Newlander Awarded Three-Year NSF Research Grant
KUTZTOWN, Pa. – Kutztown University's Dr. Khori Newlander, assistant professor of anthropology, received a National Science Foundation (NSF) grant for $245,515 to support a three-year archaeological study that explores the effects of industrialization in 19th-century Pennsylvania. The NSF grant will support 36 undergraduate and six graduate students as they conduct digs and artifact analysis involving two 19th-century industrial communities: Stoddartsville and Joanna Furnace.
The research team will examine how physical features intersected with cultural and historical factors to define the economic and extractive activities of these communities while shedding light on changes in demographics, economic organization and social formations in response to the growth of industrialization.
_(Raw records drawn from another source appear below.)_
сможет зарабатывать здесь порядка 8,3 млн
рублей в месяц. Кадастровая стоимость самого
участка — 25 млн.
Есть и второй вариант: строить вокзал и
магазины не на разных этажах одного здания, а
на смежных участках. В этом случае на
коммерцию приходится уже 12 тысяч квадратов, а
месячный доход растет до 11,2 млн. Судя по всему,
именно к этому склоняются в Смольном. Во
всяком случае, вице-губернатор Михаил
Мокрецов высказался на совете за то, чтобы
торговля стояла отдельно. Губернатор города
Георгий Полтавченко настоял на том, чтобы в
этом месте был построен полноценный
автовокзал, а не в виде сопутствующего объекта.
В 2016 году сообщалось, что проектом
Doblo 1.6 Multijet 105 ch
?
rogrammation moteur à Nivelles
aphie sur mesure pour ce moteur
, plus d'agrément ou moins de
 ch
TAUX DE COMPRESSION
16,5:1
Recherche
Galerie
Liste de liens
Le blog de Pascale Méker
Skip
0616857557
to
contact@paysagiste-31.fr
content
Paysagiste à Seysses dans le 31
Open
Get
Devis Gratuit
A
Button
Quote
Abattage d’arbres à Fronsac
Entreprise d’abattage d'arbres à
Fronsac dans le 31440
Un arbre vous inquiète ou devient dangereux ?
At Kutztown University, students can enroll in a variety of introductory and topical courses in archaeology (e.g., New World Archaeology, Historical Archaeology, Classical Archaeology), as well as upper-level courses in archaeological method and theory. These courses draw on examples from more than 3 million years of human history and sites located around the world to illustrate how archaeologists do archaeology—that is, how archaeologists infer human behavior and sociocultural organization from the material traces they recover.
Several students have built on their experiences conducting archaeological research at KU to pursue graduate study.
Newlander is an anthropological archaeologist with expertise in North America, archaeological field and laboratory methods and the comparative study of hunter-gatherers. He earned his doctorate in anthropology from the University of Michigan, Ann Arbor.